• _PROBLEM STATEMENT_: Return all of the entries word for word, but omit the pictures they contain.

• _INPUT RECORDS_:
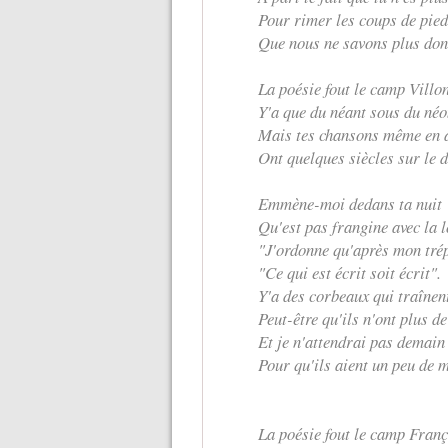
Pour rimer les coups de pied
Que nous ne savons plus don
La poésie fout le camp Villo
Y'a que du néant sous du néo
Mais tes chansons même en 
Ont quelques siècles sur le d
Emmène-moi dedans ta nuit
Qu'est pas frangine avec la l
"J'ordonne qu'après mon tré
"Ce qui est écrit soit écrit".
Y'a des corbeaux qui traînent
Peut-être qu'ils n'ont plus d
Et je n'attendrai pas demain
Pour qu'ils aient un peu de m
La poésie fout le camp Franç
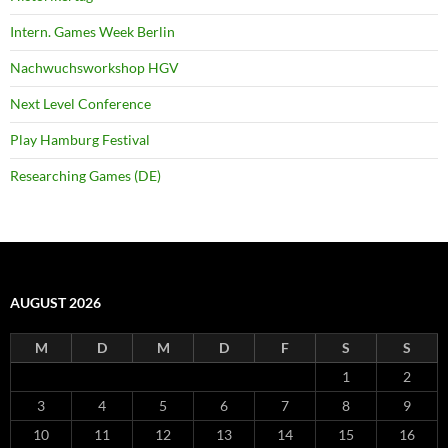
Intern. Games Week Berlin
Nachwuchsworkshop HGV
Next Level Conference
Play Hamburg Festival
Researching Games (DE)
AUGUST 2026
M
D
M
D
F
S
S
1
2
3
4
5
6
7
8
9
10
11
12
13
14
15
16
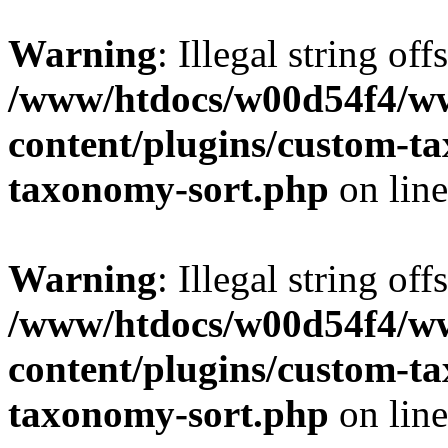
Warning
: Illegal string off
/www/htdocs/w00d54f4/w
content/plugins/custom-t
taxonomy-sort.php
on lin
Warning
: Illegal string off
/www/htdocs/w00d54f4/w
content/plugins/custom-t
taxonomy-sort.php
on lin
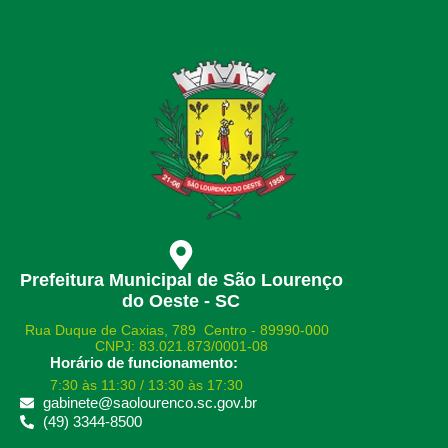
Prefeitura Municipal de São Lourenço
do Oeste - SC
Rua Duque de Caxias, 789 Centro - 89990-000
CNPJ: 83.021.873/0001-08
Horário de funcionamento:
7:30 às 11:30 / 13:30 às 17:30
gabinete@saolourenco.sc.gov.br
(49) 3344-8500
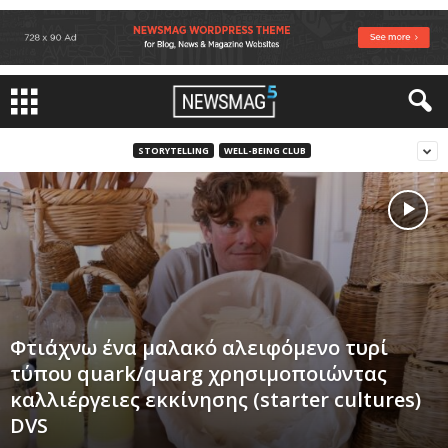
STORYTELLING
WELL-BEING CLUB
Φτιάχνω ένα μαλακό αλειφόμενο τυρί
τύπου quark/quarg χρησιμοποιώντας
καλλιέργειες εκκίνησης (starter cultures)
DVS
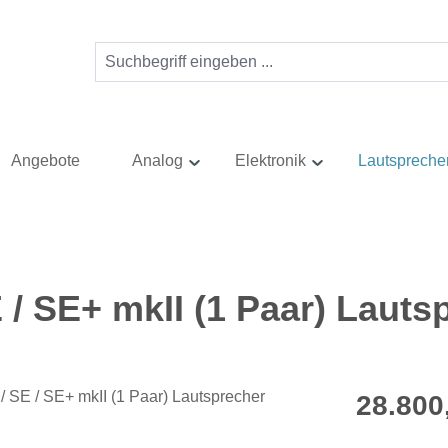
Angebote
Analog
Elektronik
Lautspreche
/ SE+ mkII (1 Paar) Lauts
Regulärer Pr
28.800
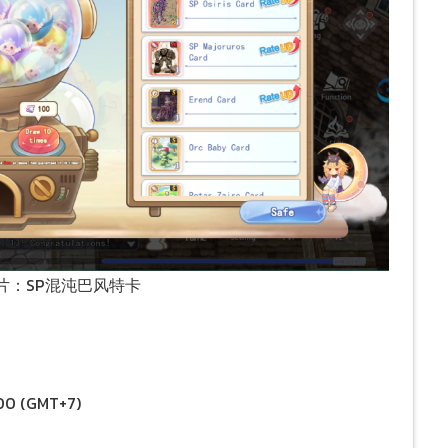
稀有卡片：SP混沌巴风特卡
00 (GMT+7)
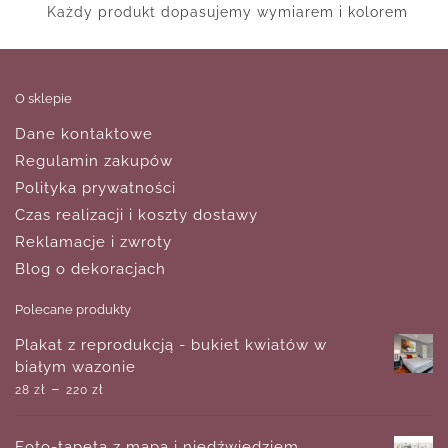
Każdy produkt dopasujemy wymiarem i kolorem
O sklepie
Dane kontaktowe
Regulamin zakupów
Polityka prywatności
Czas realizacji i koszty dostawy
Reklamacje i zwroty
Blog o dekoracjach
Polecane produkty
Plakat z reprodukcją - bukiet kwiatów w
białym wazonie
–
28
zł
220
zł
Foto-tapeta z mapą i niedźwiedziem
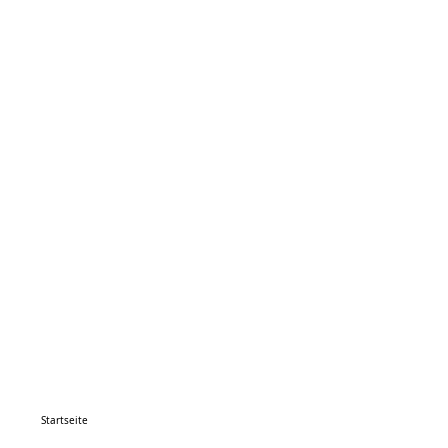
Startseite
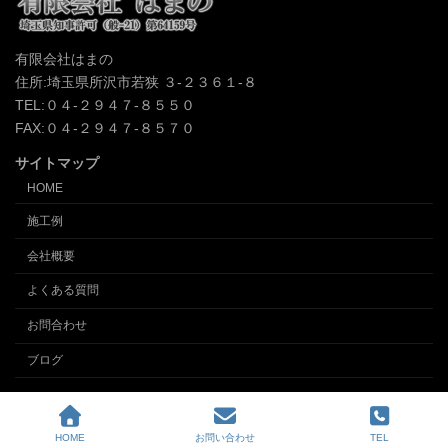
有限会社はまの
住所:埼玉県所沢市若狭 ３-２３６１-８
TEL:０４-２９４７-８５５０
FAX:０４-２９４７-８５７０
サイトマップ
HOME
施工例
会社概要
よくある質問
お問合わせ
ブログ
Copyright © クロス張替え、内装の事なら埼玉所沢の内装業 (有)インテリアはまの
All Rights Reserved.
HOME
お問い合わせ
TEL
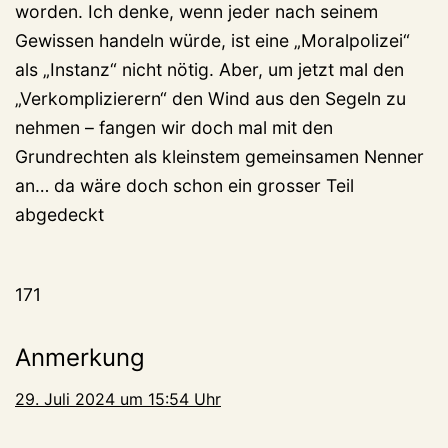
worden. Ich denke, wenn jeder nach seinem
Gewissen handeln würde, ist eine „Moralpolizei“
als „Instanz“ nicht nötig. Aber, um jetzt mal den
„Verkomplizierern“ den Wind aus den Segeln zu
nehmen – fangen wir doch mal mit den
Grundrechten als kleinstem gemeinsamen Nenner
an… da wäre doch schon ein grosser Teil
abgedeckt
171
Anmerkung
29. Juli 2024 um 15:54 Uhr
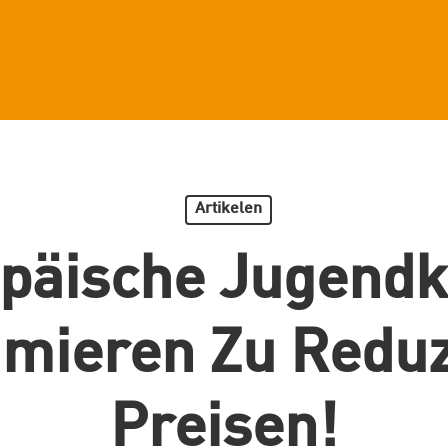
Artikelen
päische Jugendk
mieren Zu Reduz
Preisen!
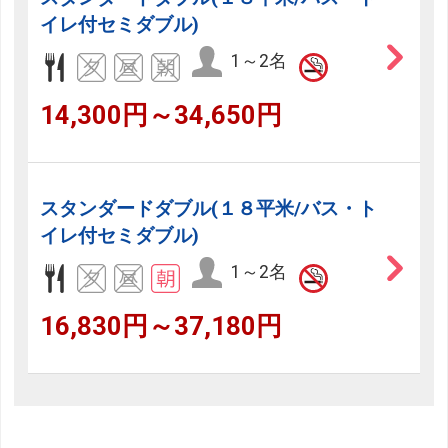
イレ付セミダブル)
1～2名
14,300円～34,650円
スタンダードダブル(１８平米/バス・ト
イレ付セミダブル)
1～2名
16,830円～37,180円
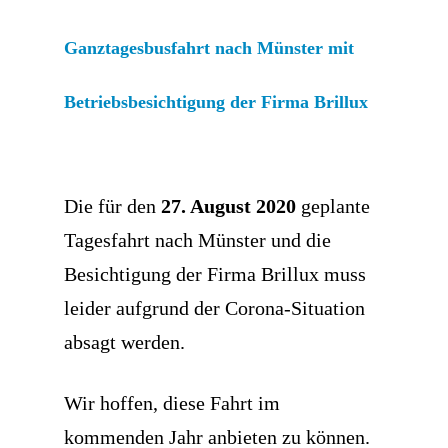
Ganztagesbusfahrt nach Münster mit
Betriebsbesichtigung der Firma Brillux
Die für den
27. August 2020
geplante
Tagesfahrt nach Münster und die
Besichtigung der Firma Brillux muss
leider aufgrund der Corona-Situation
absagt werden.
Wir hoffen, diese Fahrt im
kommenden Jahr anbieten zu können.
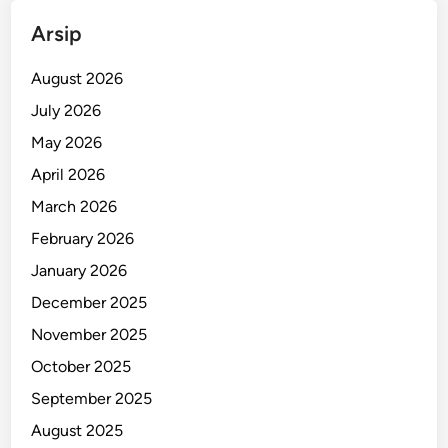
M
Arsip
a
s
August 2026
y
a
July 2026
r
May 2026
a
April 2026
k
a
March 2026
t
February 2026
January 2026
December 2025
November 2025
October 2025
September 2025
August 2025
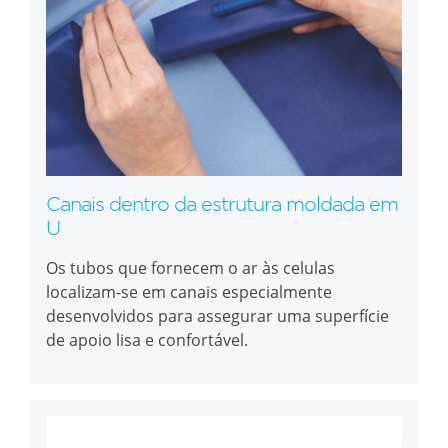
Canais dentro da estrutura moldada em
U
Os tubos que fornecem o ar às celulas
localizam-se em canais especialmente
desenvolvidos para assegurar uma superfície
de apoio lisa e confortável.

• _EXPECTED OUTPUT_:
Pour rimer les coups de pied
Que nous ne savons plus don
La poésie fout le camp Villo
Y'a que du néant sous du néo
Mais tes chansons même en 
Ont quelques siècles sur le d
Emmène-moi dedans ta nuit
Qu'est pas frangine avec la l
"J'ordonne qu'après mon tré
"Ce qui est écrit soit écrit".
Y'a des corbeaux qui traînent
Peut-être qu'ils n'ont plus d
Et je n'attendrai pas demain
Pour qu'ils aient un peu de m
La poésie fout le camp Franç
Intern. Games Week Berlin
Nachwuchsworkshop HGV
Next Level Conference
Play Hamburg Festival
Researching Games (DE)
AUGUST 2026
M
D
M
D
F
S
S
1
2
3
4
5
6
7
8
9
10
11
12
13
14
15
16
Warning
: Illegal string off
/www/htdocs/w00d54f4/w
content/plugins/custom-t
taxonomy-sort.php
on lin
Warning
: Illegal string off
/www/htdocs/w00d54f4/w
content/plugins/custom-t
taxonomy-sort.php
on lin
Prefeitura Municipal de São Lourenço
do Oeste - SC
Rua Duque de Caxias, 789 Centro - 89990-000
CNPJ: 83.021.873/0001-08
Horário de funcionamento:
7:30 às 11:30 / 13:30 às 17:30
gabinete@saolourenco.sc.gov.br
(49) 3344-8500
STORYTELLING
WELL-BEING CLUB
Φτιάχνω ένα μαλακό αλειφόμενο τυρί
τύπου quark/quarg χρησιμοποιώντας
καλλιέργειες εκκίνησης (starter cultures)
DVS
Angebote
Analog
Elektronik
Lautspreche
/ SE+ mkII (1 Paar) Lauts
Regulärer Pr
28.800
稀有卡片：SP混沌巴风特卡
00 (GMT+7)
Każdy produkt dopasujemy wymiarem i kolorem
O sklepie
Dane kontaktowe
Regulamin zakupów
Polityka prywatności
Czas realizacji i koszty dostawy
Reklamacje i zwroty
Blog o dekoracjach
Polecane produkty
Plakat z reprodukcją - bukiet kwiatów w
białym wazonie
–
28
zł
220
zł
Foto-tapeta z mapą i niedźwiedziem
Startseite
有限会社はまの
住所:埼玉県所沢市若狭 ３-２３６１-８
TEL:０４-２９４７-８５５０
FAX:０４-２９４７-８５７０
サイトマップ
HOME
施工例
会社概要
よくある質問
お問合わせ
ブログ
Copyright © クロス張替え、内装の事なら埼玉所沢の内装業 (有)インテリアはまの
All Rights Reserved.
HOME
お問い合わせ
TEL
worden. Ich denke, wenn jeder nach seinem
Gewissen handeln würde, ist eine „Moralpolizei“
als „Instanz“ nicht nötig. Aber, um jetzt mal den
„Verkomplizierern“ den Wind aus den Segeln zu
nehmen – fangen wir doch mal mit den
Grundrechten als kleinstem gemeinsamen Nenner
an… da wäre doch schon ein grosser Teil
abgedeckt
171
Anmerkung
29. Juli 2024 um 15:54 Uhr
Artikelen
päische Jugendk
mieren Zu Reduz
Preisen!
イレ付セミダブル)
1～2名
14,300円～34,650円
スタンダードダブル(１８平米/バス・ト
イレ付セミダブル)
1～2名
16,830円～37,180円
Ganztagesbusfahrt nach Münster mit
Betriebsbesichtigung der Firma Brillux
Die für den
27. August 2020
geplante
Tagesfahrt nach Münster und die
Besichtigung der Firma Brillux muss
leider aufgrund der Corona-Situation
absagt werden.
Wir hoffen, diese Fahrt im
kommenden Jahr anbieten zu können.
M
Arsip
a
s
August 2026
y
a
July 2026
r
May 2026
a
April 2026
k
a
March 2026
t
February 2026
January 2026
December 2025
November 2025
October 2025
September 2025
August 2025
Canais dentro da estrutura moldada em
U
Os tubos que fornecem o ar às celulas
localizam-se em canais especialmente
desenvolvidos para assegurar uma superfície
de apoio lisa e confortável.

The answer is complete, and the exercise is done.